La décision du jury d’appel de la CAF de déclarer le Maroc vainqueur de la CAN 2025 sur tapis vert au détriment du Sénégal a déclenché une tempête dans la presse sénégalaise. De « la blague du siècle » au « Ri-di-cule ! », les quotidiens du mercredi n’ont pas de mots assez forts pour qualifier ce qu’ils considèrent unanimement comme un scandale sportif et institutionnel majeur.


Une presse sénégalaise en état de choc

Les unes de la presse sénégalaise de ce mercredi ressemblent à un réquisitoire collectif. Le Soleil parle de « la blague du siècle » et dénonce « une vaine tentative de réécriture de l’histoire ». Walfquotidien titre sur « la grosse farce continentale » tandis que Libération lâche un cinglant « Ri-di-cule ! ». Sud Quotidien s’emporte d’un « Scandaleux ! » et Les Echos résume la situation en une formule : « Décision inique, indignation mondiale ».

Le commentateur de L’As ne mâche pas ses mots : « Ce n’est plus seulement une injustice. C’est une gifle. Une humiliation infligée à tout un peuple, à tous ceux qui croient encore que le football africain peut se construire sur des valeurs d’équité et de mérite. »


Ce qui s’est passé sur le terrain ce soir du 18 janvier

Pour comprendre la décision de la CAF, il faut revenir à la finale du 18 janvier 2025. Dans les toutes dernières secondes du temps réglementaire, l’arbitre avait accordé un penalty très contesté en faveur du Maroc, pays organisateur. En signe de protestation, les joueurs sénégalais avaient volontairement quitté la pelouse pour rejoindre les vestiaires.

Après une dizaine de minutes de flottement et de négociations en coulisses, les Lions étaient revenus sur le terrain pour terminer le match — qu’ils avaient finalement remporté dans les prolongations. Le jury disciplinaire de la CAF avait dans un premier temps confirmé la victoire sénégalaise, tout en prononçant des sanctions contre les deux sélections pour les incidents survenus lors de la rencontre.


Le limogeage du président de l’organe judiciaire, signe avant-coureur ?
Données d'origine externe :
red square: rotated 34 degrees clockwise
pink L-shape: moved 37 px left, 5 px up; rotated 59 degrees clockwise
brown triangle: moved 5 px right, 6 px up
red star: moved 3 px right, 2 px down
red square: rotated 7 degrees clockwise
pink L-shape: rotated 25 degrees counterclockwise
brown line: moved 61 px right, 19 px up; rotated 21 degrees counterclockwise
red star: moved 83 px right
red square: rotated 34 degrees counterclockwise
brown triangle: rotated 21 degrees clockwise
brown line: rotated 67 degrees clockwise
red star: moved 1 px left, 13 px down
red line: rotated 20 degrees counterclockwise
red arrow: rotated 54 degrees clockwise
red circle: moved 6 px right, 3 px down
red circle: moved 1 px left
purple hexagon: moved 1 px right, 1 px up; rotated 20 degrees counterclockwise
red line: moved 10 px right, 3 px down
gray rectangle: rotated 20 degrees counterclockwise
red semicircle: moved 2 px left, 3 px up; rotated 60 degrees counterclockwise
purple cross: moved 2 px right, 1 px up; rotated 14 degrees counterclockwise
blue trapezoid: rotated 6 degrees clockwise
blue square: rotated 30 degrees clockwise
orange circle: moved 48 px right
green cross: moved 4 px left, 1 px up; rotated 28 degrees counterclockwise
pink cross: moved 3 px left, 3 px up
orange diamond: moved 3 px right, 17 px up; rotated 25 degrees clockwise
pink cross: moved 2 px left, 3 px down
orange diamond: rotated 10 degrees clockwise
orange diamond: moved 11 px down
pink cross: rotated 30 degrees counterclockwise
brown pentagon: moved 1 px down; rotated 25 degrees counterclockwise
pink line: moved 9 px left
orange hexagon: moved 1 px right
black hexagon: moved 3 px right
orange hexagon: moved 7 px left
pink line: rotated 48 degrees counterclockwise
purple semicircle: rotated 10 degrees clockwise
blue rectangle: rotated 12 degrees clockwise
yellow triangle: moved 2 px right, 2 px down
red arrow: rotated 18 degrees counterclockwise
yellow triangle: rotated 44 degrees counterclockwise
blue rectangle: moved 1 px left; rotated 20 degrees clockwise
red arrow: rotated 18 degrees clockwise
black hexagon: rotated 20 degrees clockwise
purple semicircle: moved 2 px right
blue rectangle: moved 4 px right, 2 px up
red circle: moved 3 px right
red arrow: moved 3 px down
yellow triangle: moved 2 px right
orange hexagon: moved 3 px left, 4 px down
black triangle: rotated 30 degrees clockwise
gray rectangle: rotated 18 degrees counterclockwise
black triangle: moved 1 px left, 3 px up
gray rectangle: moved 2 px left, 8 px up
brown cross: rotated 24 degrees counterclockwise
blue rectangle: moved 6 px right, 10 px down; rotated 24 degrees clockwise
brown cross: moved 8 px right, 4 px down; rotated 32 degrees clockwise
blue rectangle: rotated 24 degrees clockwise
Walfquotidien est le seul à mettre en perspective un élément troublant passé relativement inaperçu : au début du mois de mars, le Djiboutien Acine Othman Robleh, président de l’organe judiciaire de la CAF en poste depuis six ans, a été brutalement limogé. Une décision intervenue peu avant que le jury d’appel ne statue en faveur du Maroc.

Selon le journal, des voix s’étaient élevées au sein du football africain pour fustiger les sanctions initialement infligées au Sénégal, jugées trop indulgentes par le camp marocain qui réclamait la disqualification pure et simple des Lions — et même leur exclusion de la Coupe du monde 2026. « La voie semblait toute balisée pour cette décision ridicule », écrit le journal.


Motsepe dans le viseur, Lekjaa en embuscade

L’ombre de Faouzi Lekjaa, le puissant président de la Fédération royale marocaine de football et vice-président de la FIFA, plane sur toute cette affaire. Le quotidien L’Info n’hésite pas à mettre en cause directement Patrice Motsepe, président de la CAF : « Pour satisfaire Faouzi Lekjaa, il décrédibilise le football africain et tend vers l’autodestruction. »

Le journal Libération va encore plus loin, expliquant « comment la FSF a été mise devant le fait accompli après une audience virtuelle bâclée pour exécuter une commande » — une accusation extrêmement grave qui suggère que la procédure d’appel aurait été menée sans garantie réelle du respect des droits de la partie sénégalaise.


La FSF saisit le TAS et demande un sursis à exécution

Sur le plan juridique, la Fédération sénégalaise de football ne compte pas en rester là. Selon Sud Quotidien, la FSF a adressé simultanément à la CAF une mise en demeure avant recours et une demande de sursis à exécution de la décision, tout en annonçant sa saisine du Tribunal arbitral du sport (TAS) à Lausanne.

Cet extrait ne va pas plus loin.